“What’s missing is leadership,” the 94-year-old Schmidt wrote in Die Zeit, the weekly newspaper he publishes. But at the same time he warned against Germany taking a dominate position in Europe. “Only the German-French tandem can take the lead in Europe,” he said. “We should avoid a German leadership role!”
He said that even though he had been raised an Anglophile in Hamburg, he had realized in the early 1960s that “you can’t do anything without France.” Now he would also include Poland in that axiom, he said.
Schmidt also said that the only European figure whose anti-crisis policy had been successful in 2012 was Mario Draghi, head of the European Central Bank (ECB), whose decision to buy up government bonds from troubled European countries had been “relatively inflation-free.”

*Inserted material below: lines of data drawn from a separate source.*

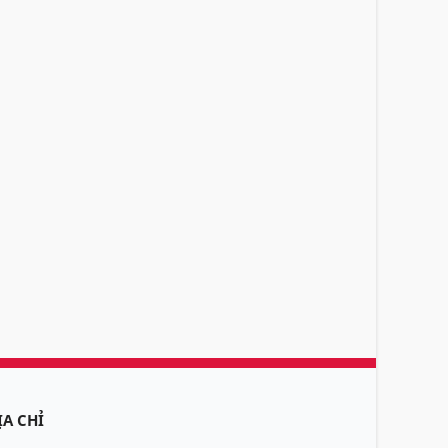
ỊA CHỈ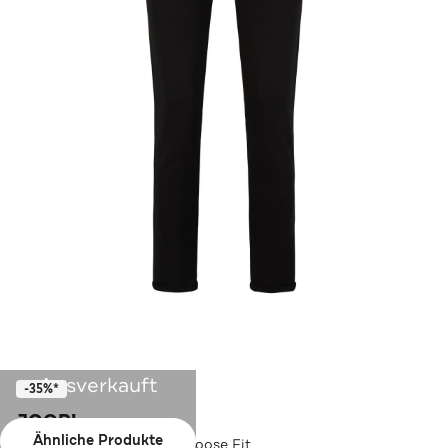
Ausverkauft
-35%*
JOOP!
Ähnliche Produkte
Joggpants greige Wide/ Loose Fit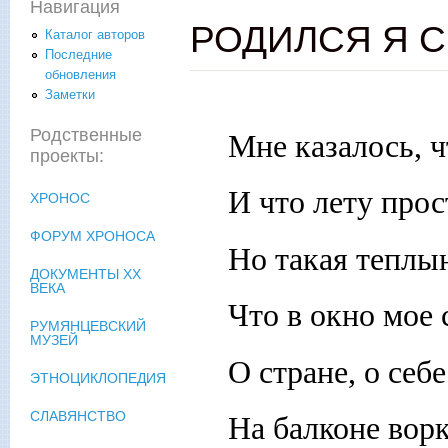
Навигация
РОДИЛСЯ Я 
Каталог авторов
Последние
обновления
Заметки
Родственные
Мне казалось, ч
проекты:
И что лету прос
ХРОНОС
ФОРУМ ХРОНОСА
Но такая теплын
ДОКУМЕНТЫ XX
ВЕКА
Что в окно мое 
РУМЯНЦЕВСКИЙ
МУЗЕЙ
О стране, о себе
ЭТНОЦИКЛОПЕДИЯ
СЛАВЯНСТВО
На балконе вор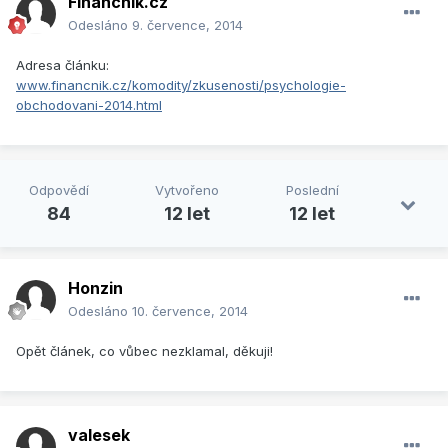
Financnik.cz
Odesláno
9. července, 2014
Adresa článku:
www.financnik.cz/komodity/zkusenosti/psychologie-
obchodovani-2014.html
Odpovědí
Vytvořeno
Poslední
84
12 let
12 let
Honzin
Odesláno
10. července, 2014
Opět článek, co vůbec nezklamal, děkuji!
valesek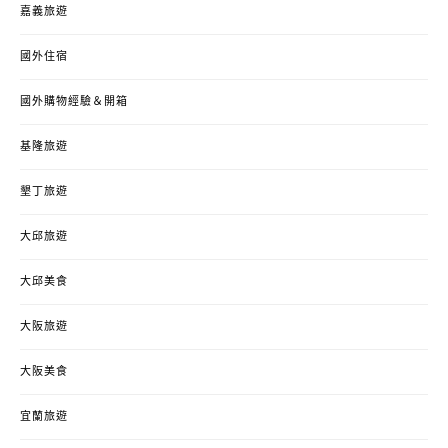
嘉義旅遊
國外住宿
國外購物經驗＆開箱
基隆旅遊
墾丁旅遊
大邱旅遊
大邱美食
大阪旅遊
大阪美食
宜蘭旅遊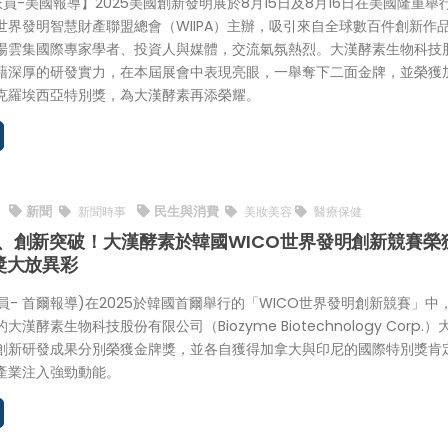
特派員-美國報導】2025美國創新發明展於8月15日及8月16日在美國隆重舉
世界發明智慧財產聯盟總會（WIIPA）主辦，吸引來自全球數百件創新作
場雲集國際專家學者、投資人與媒體，交流氣氛熱烈。大漢酵素生物科技
藉深厚的研發實力，在本屆展會中表現亮眼，一舉奪下二面金牌，並榮獲
克羅埃西亞特別獎，為大漢酵素再添榮耀。
新聞
民生與消費
5
新聞時事
美妝美容
醫療保健
、創新突破！大漢酵素於韓國WICO世界發明創新競賽榮
獎大放異彩
特派員- 首爾報導)在2025於韓國首爾舉行的「WICO世界發明創新競賽」中
漢酵素生物科技股份有限公司（Biozyme Biotechnology Corp.）
創新研發成果分別榮獲金牌獎，並各自獲得加拿大與印尼的國際特別獎肯
產業注入強勁動能。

“All the German fear-mongering about impending inflation was superfluous,” Schmidt wrote. Merkel, meanwhile, had mainly worked on putting off uncomfortable truths until after the general election in autumn 2013, he added.

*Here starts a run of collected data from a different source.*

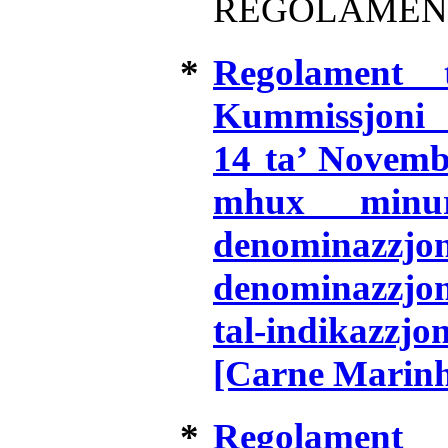
REGOLAMEN
*
Regolament t
Kummissjoni
14 ta’ Novemb
mhux minuri
denominazzjon
denominazzjoni
tal-indikazzj
[Carne Marin
*
Regolament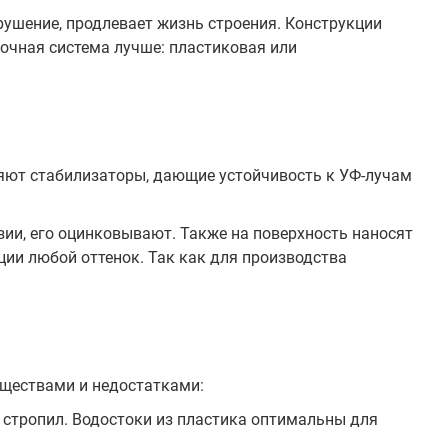
рушение, продлевает жизнь строения. Конструкции
очная система лучше: пластиковая или
яют стабилизаторы, дающие устойчивость к УФ-лучам
зии, его оцинковывают. Также на поверхность наносят
ции любой оттенок. Так как для производства
уществами и недостатками:
а стропил. Водостоки из пластика оптимальны для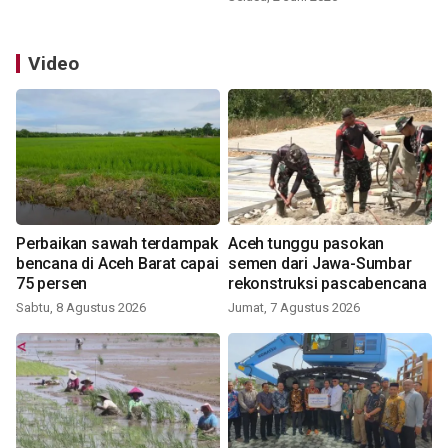
Video
Perbaikan sawah terdampak
Aceh tunggu pasokan
bencana di Aceh Barat capai
semen dari Jawa-Sumbar
75 persen
rekonstruksi pascabencana
Sabtu, 8 Agustus 2026
Jumat, 7 Agustus 2026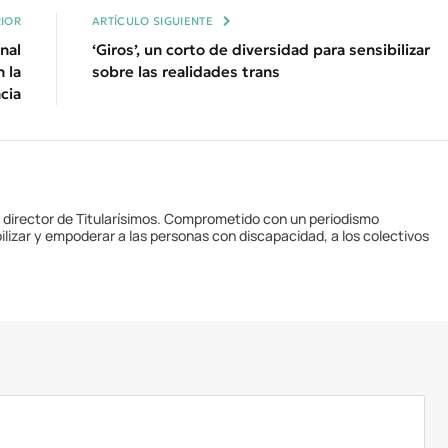
IOR
ARTÍCULO SIGUIENTE
nal
‘Giros’, un corto de diversidad para sensibilizar
 la
sobre las realidades trans
cia
y director de Titularísimos. Comprometido con un periodismo
ilizar y empoderar a las personas con discapacidad, a los colectivos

Schmidt also threw his weight behind the European Union project, saying all Europeans had a “moral duty” towards solidarity – which he said was the original motive behind the creation of the political bloc. “Today our solidarity with the people of Greece is just as necessary as it was then,” he wrote, before quoting Social Democratic Party politician Julius Leber, who was murdered by the Nazis in the Third Reich: “The will to power must grow out of the duty to the community.”
“But the duties to the European community will need a much greater contribution from all participants in the future,” he wrote.